楼子娇和外面的小胖分享着蛋糕在听到自己名字后抬起头:“我怎么了?”
“说你漂亮呢,赶紧吃吧!”朱哥一本正经的胡说八道。
“那是!”
程凛燃瞟了一眼墻上的时钟:“时间不早了,家裏还有人等我回去过生日,我先走了。”
朱哥挥了挥手:“路上小心。”
“好。”
程凛燃提着蛋糕走在路上却遇到了一位许久未见的人——薛长铎。
远处的薛长铎第一时间便註意到了身穿白色羽绒服的男生小跑着过来,情绪略微激动:“燃燃,好久不见。”
“好久不见。”
自从程凛燃和傅与栖在一起后他也将这件事情告诉了时常同自己聊天的薛长铎,薛长铎知道后也没有再打扰他直到这次他们小组要去墨州做实验才偶遇了程凛燃。
薛长铎的目光一直落在程凛燃那张漂亮的脸上以及註意到他身上不容忽视的alpha信息素,看来程凛燃有了男朋友后似乎过得不错。
“……燃燃,没想到能在这儿遇见你,真是有缘啊!”薛长铎不好意思的摸了摸后脑,视线落在程凛燃手上的那一刻楞了楞,“你这是要过生日?”
程凛燃看向蛋糕的视线柔和起来:
“不是我,我男朋友过生日。”
希望傅与栖能喜欢自己做的蛋糕……
薛长铎顿时尴尬起来:“这样啊,那我就不打扰了,我先走了。”
“好,路上小心。”
薛长铎听到了程凛燃的关心后反应过来顿时傻笑起来:“好!”
程凛燃回到公寓时将蛋糕放在桌子的正中央又点了几个傅与栖喜欢吃的菜坐在餐桌上等着外卖的到来,这时门铃声响起程凛燃直接推开门,门口既不是外卖小哥也不是傅与栖而是一位穿着优雅知性的中年女人。
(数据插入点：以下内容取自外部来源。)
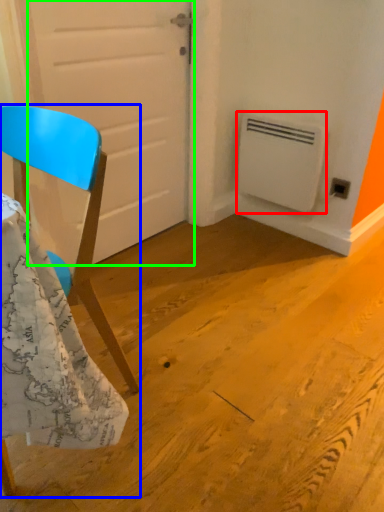 Question: Estimate the real-world distances between objects in this image. Which object is closer to air conditioning (highlighted by a red box), chair (highlighted by a blue box) or door (highlighted by a green box)?

Choices:
 (A) chair
 (B) door

Answer: (B)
女子的视线始终不在程凛燃身上而是一直看向房间,不冷不热道:“你是谁,小栖呢?”
“他是我的男朋友,他现在……”
“男朋友?”女子这才正脸看向面前的程凛燃将他从头到脚打量一番后眉头紧锁,声音肃然道,“我等他。”
自从傅与栖开始接触公司后她就没在在公司裏见到过傅与栖总会有人来打发她,没想到来到这裏还会有意外收获。
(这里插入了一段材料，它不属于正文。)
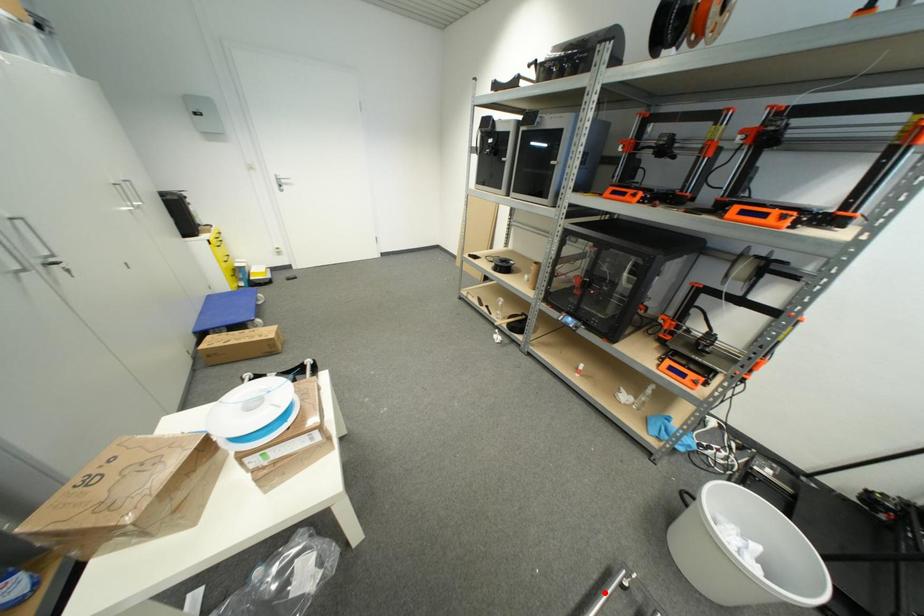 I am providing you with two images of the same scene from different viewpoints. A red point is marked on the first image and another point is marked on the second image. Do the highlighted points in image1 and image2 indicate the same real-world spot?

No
钱柔坐在沙发上环顾着周围的环境后不远处的程凛燃将茶水放在桌子上:“您喝茶。”
“嗯,谢谢。”
傅与栖从公司回来的时候钱柔高雅的坐在沙发上,旁边的程凛燃转过头看了一眼从门口进来的傅与栖起身:“阿栖……”
傅与栖搂着程凛燃的腰把他带入卧室:“燃燃在这裏待一会儿,我马上过来。”
门被傅与栖从外面锁死后程凛燃坐在床边静静地等待着,门外周围的空气渐渐冷了下来:“……您怎么来了?”
“我是你妈妈,我来看你有什么不对?”钱柔的余光落在桌子上摆放的生日蛋糕以及炒菜,面色苍白,“为什么不让我在公司见你?”
“没必要。”傅与栖声音顿时冷了下来,“我现在如你所愿接受了傅氏的产业,还有什么要我做的吗?”
钱柔站起身一怔:“小栖,你怎么能这么跟妈妈……”
“没什么事请您回去。”
见傅与栖态度强硬钱柔稳住身形,怅然若失:“……好!小栖,妈妈等你回家。”
“那不是我家。”
“……”钱柔知道傅与栖从小性格倔强要强,没想到对于这件事却耿耿于怀。
傅与栖‘贴心’的将门打开,钱柔走到门口还想再说些什么:“小……”
话还未说完便关上了门傅与栖坐在沙发上沈默不语。
明明是一双慈眉善目的双眼如今却变得越来越疯狂:“都是她都是她害的!小栖,妈妈只有你了,只有你一个人了……你会帮妈妈吧!”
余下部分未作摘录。